Em meio a tantos retrocessos que afetam as áreas essenciais de um país, a exemplo do que ocorre em relação ao meio ambiente, economia, direitos trabalhistas e saúde, o governo federal regride gravemente em mais um setor ao lançar, no dia 30, a nova Política Nacional de Educação Especial (PNEE). A medida foi apresentada poucos dias após a Data Nacional de Luta das Pessoas com Deficiência, 21 de setembro, que reivindica o fim do preconceito, do capacitismo e lutas pela real inclusão e participação, em igualdade de condições, das pessoas com deficiência na sociedade - cerca de 24% da população brasileira, segundo dados do Instituto Brasileiro de Geografia e Estatística (IBGE).

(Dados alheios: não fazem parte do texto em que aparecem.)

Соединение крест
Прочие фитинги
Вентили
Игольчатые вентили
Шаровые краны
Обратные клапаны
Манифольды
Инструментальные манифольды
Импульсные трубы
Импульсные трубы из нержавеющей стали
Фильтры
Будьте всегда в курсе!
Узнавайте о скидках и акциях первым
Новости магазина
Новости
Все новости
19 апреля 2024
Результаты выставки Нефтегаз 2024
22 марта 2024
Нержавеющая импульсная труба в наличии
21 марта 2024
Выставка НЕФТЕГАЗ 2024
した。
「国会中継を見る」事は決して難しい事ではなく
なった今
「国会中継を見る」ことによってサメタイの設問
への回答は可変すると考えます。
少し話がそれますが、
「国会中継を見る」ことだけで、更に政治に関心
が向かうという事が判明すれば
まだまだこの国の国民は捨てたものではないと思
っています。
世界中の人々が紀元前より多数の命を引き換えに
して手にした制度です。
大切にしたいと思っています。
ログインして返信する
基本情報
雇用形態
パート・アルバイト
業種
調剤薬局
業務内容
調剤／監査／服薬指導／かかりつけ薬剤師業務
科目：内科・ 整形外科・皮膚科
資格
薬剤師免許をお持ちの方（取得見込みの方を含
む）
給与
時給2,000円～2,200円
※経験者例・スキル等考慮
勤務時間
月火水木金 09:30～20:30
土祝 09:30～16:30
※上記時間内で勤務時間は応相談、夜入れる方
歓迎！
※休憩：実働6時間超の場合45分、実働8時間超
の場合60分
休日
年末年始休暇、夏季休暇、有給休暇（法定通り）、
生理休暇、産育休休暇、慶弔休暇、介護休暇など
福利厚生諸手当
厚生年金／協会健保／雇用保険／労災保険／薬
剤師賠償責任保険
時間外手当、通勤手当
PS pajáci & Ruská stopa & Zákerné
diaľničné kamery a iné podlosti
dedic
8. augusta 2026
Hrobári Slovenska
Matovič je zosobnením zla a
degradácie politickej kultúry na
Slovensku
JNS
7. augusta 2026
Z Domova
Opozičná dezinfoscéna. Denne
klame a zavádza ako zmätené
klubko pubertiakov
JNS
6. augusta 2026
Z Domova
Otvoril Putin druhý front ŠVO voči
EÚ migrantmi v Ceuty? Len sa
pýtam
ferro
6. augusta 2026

De acordo com a assessoria governamental, a medida tem por objetivo "ampliar o atendimento educacional especializado a mais de 1,3 milhão de educandos com deficiência, transtornos globais do desenvolvimento e altas habilidades ou superdotação no país".

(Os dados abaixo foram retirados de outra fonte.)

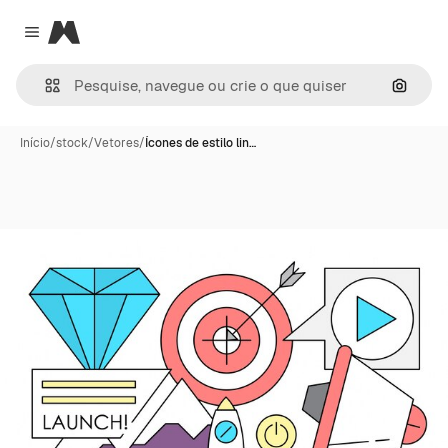
Magnific
Close menu
Pesqui
Início
/
stock
/
Vetores
/
Ícones de estilo lin…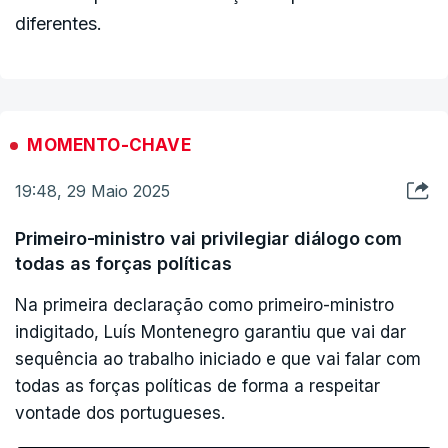
diferentes.
MOMENTO-CHAVE
19:48, 29 Maio 2025
Primeiro-ministro vai privilegiar diálogo com
todas as forças políticas
Na primeira declaração como primeiro-ministro
indigitado, Luís Montenegro garantiu que vai dar
sequência ao trabalho iniciado e que vai falar com
todas as forças políticas de forma a respeitar
vontade dos portugueses.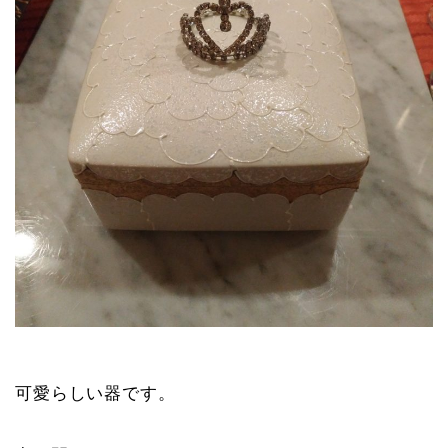
可愛らしい器です。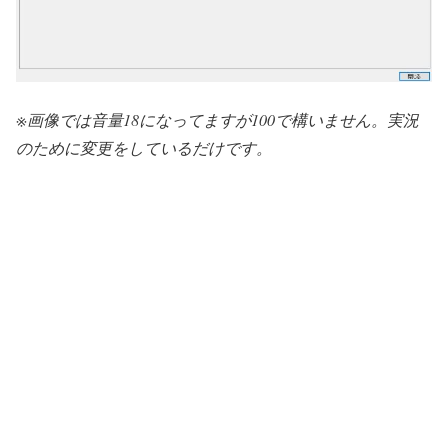
※画像では音量18になってますが100で構いません。実況
のために変更をしているだけです。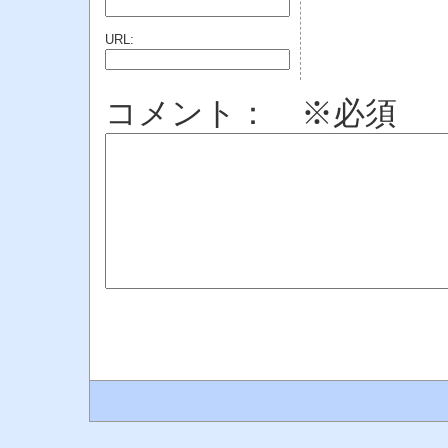
URL:
コメント： ※必須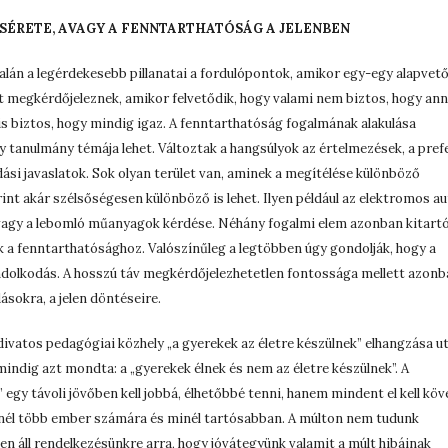
CSÉRETE, AVAGY A FENNTARTHATÓSÁG A JELENBEN
lán a legérdekesebb pillanatai a fordulópontok, amikor egy-egy alapvet
t megkérdőjeleznek, amikor felvetődik, hogy valami nem biztos, hogy ann
is biztos, hogy mindig igaz. A fenntarthatóság fogalmának alakulása
 tanulmány témája lehet. Változtak a hangsúlyok az értelmezések, a prefe
ási javaslatok. Sok olyan terület van, aminek a megítélése különböző
nt akár szélsőségesen különböző is lehet. Ilyen például az elektromos au
vagy a lebomló műanyagok kérdése. Néhány fogalmi elem azonban kitart
 a fenntarthatósághoz. Valószínűleg a legtöbben úgy gondolják, hogy a
dolkodás. A hosszú táv megkérdőjelezhetetlen fontossága mellett azonb
ásokra, a jelen döntéseire.
vatos pedagógiai közhely „a gyerekek az életre készülnek” elhangzása u
indig azt mondta: a „gyerekek élnek és nem az életre készülnek”. A
 egy távoli jövőben kell jobbá, élhetőbbé tenni, hanem mindent el kell köv
inél több ember számára és minél tartósabban. A múlton nem tudunk
jelen áll rendelkezésünkre arra, hogy jóvátegyünk valamit a múlt hibáinak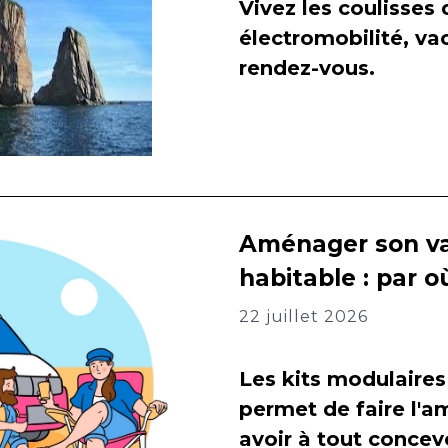
Vivez les coulisses
électromobilité, va
rendez-vous.
Aménager son va
habitable : par
22 juillet 2026
Les kits modulaires
permet de faire l
avoir à tout concevo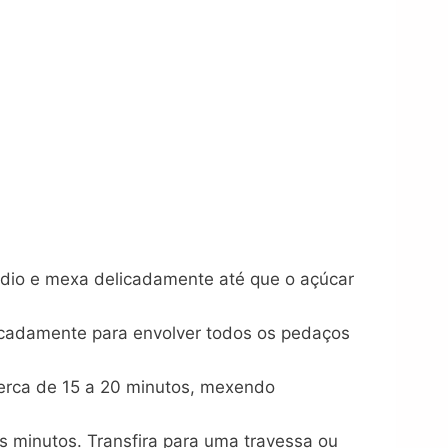
dio e mexa delicadamente até que o açúcar
icadamente para envolver todos os pedaços
erca de 15 a 20 minutos, mexendo
s minutos. Transfira para uma travessa ou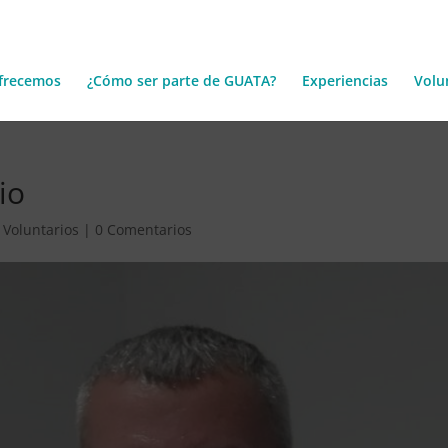
frecemos
¿Cómo ser parte de GUATA?
Experiencias
Volu
io
,
Voluntarios
|
0 Comentarios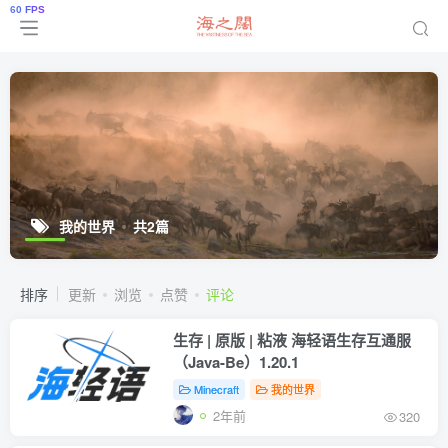
我的世界
共2篇
排序
更新
浏览
点赞
评论
生存 | 原版 | 粘液 海轻语生存互通服
（Java-Be）1.20.1
Minecraft
我的世界
2年前
320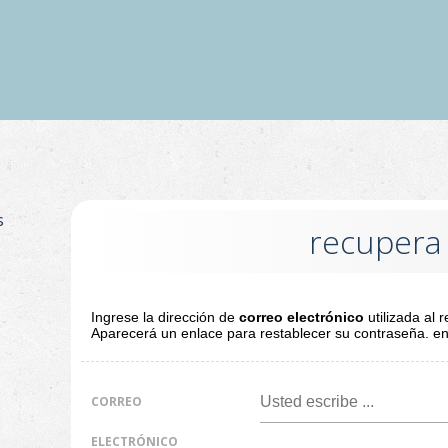
s
recupera
Ingrese la dirección de
correo electrónico
utilizada al r
Aparecerá un enlace para restablecer su contraseña. en
CORREO
ELECTRÓNICO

Segundo o governo federal, o PNEE deve garantir mais “flexibilidade aos sistemas de ensino”, a partir da oferta de “classes e escolas comuns inclusivas, classes e escolas especiais, classes e escolas bilíngues de surdos, segundo as demandas específicas dos estudantes”. Afirma ainda que o PNEE “pretende aumentar o número de educandos que, por não se beneficiarem das escolas comuns, evadiram em anos anteriores”.
De acordo com Marinalva Oliveira, docente da Universidade Federal do Rio de Janeiro, é preciso dizer não à segregação em escolas especiais das pessoas com deficiência.
“A Política Nacional de Educação Especial, além de ser imposta sem nenhuma discussão democrática, é um retrocesso aos direitos das pessoas com deficiência que foram conquistados com muita luta. As mudanças propõem, como ESCOLHA, o retorno das escolas e classes especiais como modelo segregador e anula o princípio 'da educação como direito e para todos em um Sistema Educacional Inclusivo' e com condições de acessibilidade e permanência adequadas”, explica a professora, que coordena o Laboratório de Inclusão, Mediação simbólica, desenvolvimento e aprendizagem (LIMDA) da UFRJ. Ela é também é mãe de Gabriel, que tem síndrome de Down. É ex-presidente do Andes-SN e atua fortemente contra o capacitismo – perspectiva que toma as pessoas com deficiência tal como se fossem vítimas ou incapazes, ao mesmo tempo em que prega uma adequação às regras normalizadas e consensuadas socialmente a partir da falsa concepção de igualdade de oportunidades para todos.
Para Marinalva Oliveira, o PNEE restaura a educação especial – atualmente transversal a todos os níveis, etapas e modalidades do ensino comum e de caráter complementar ou suplementar – como modalidade escolar e substitutiva da educação regular. “A nossa luta é por ampliação dos direitos dos estudantes com deficiência à inclusão escolar. Ter liberdade de ESCOLHA não é retornar as escolas e classes especiais, mas garantir os direitos da população no processo educacional, inclusive com ampliação de recursos públicos para efetivação da inclusão escolar. Se tiver condições de acessibilidade e permanência adequadas nas escolas, nenhuma pessoa com deficiência necessita de escolas e classes especiais”, afirma a especialista.
Segundo ela, as mudanças propostas pelo governo federal representam um retrocesso à concepção de inclusão escolar como direito humano e violam a LBI - Lei Brasileira de Inclusão da Pessoa com Deficiência. “Igualdade de oportunidades, acessibilidade e não discriminação são temas inerentes aos direitos humanos e representam aspectos do respeito e da valorização da diversidade humana. A nossa luta é para assegurar e avançar em todos os direitos, por isso vamos junto(a)s e nenhum passo atrás por nosso(a)s filho(a)s. Pela emancipação humana, não à segregação”, defende Marinalva Oliveira.